Der Fall Sarrazin hat die Gemüter bewegt. Aber darf ein Arbeitnehmer nicht sagen, was er denkt? Wie sieht das arbeitsrechtlich aus?

Das grundgesetzlich verbriefte Recht auf Meinungsfreiheit gibt jedem die Möglichkeit, seine Meinung frei zu äußern. Allerdings sind der Meinungsfreiheit gewisse Grenzen gesetzt. Das Arbeitsverhältnis ist schließlich kein wertneutraler Raum. So sind z.B. unwahre Behauptungen, Beleidigungen oder sog. Schmähkritiken nicht geschützt. Hingegen kann jeder Arbeitnehmer sachliche Kritik äußern. Besonders schwierig liegt der Fall hier, weil sich die Äußerungen nicht gegen den Arbeitgeber oder gegen Kollegen richteten, sondern an die Öffentlichkeit. Politische Meinungsäußerungen sind prinzipiell genauso von der Meinungsfreiheit geschützt.
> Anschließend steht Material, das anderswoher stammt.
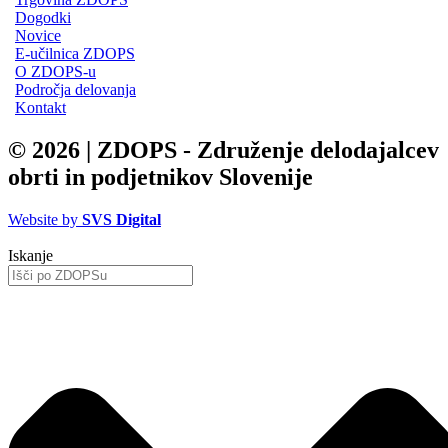
Dogodki
Novice
E-učilnica ZDOPS
O ZDOPS-u
Področja delovanja
Kontakt
© 2026 | ZDOPS - Združenje delodajalcev
obrti in podjetnikov Slovenije
Website by
SVS Digital
Iskanje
Allerdings wird das Recht der Meinungsfreiheit durch Loyalitäts- und Rücksichtnahmepflichten im Arbeitsverhältnis eingeschränkt. Öffentliche Äußerungen dürfen nicht dazu führen, dass den Interessen des Betriebes zuwider gehandelt wird. Je höher dabei der Status und die Stellung des Mitarbeiters ist, desto größer die Verantwortung. Wann die Grenze zum Zulässigen überschritten wird, ist von den Umständen des Einzelfalls abhängig. Je nach politischer Ausrichtung wird man eine Verletzung der Meinungsfreiheit annehmen oder nicht. Zu einer gerichtlichen Klärung wird es aufgrund des Rücktritt Sarrazins allerdings nicht mehr kommen.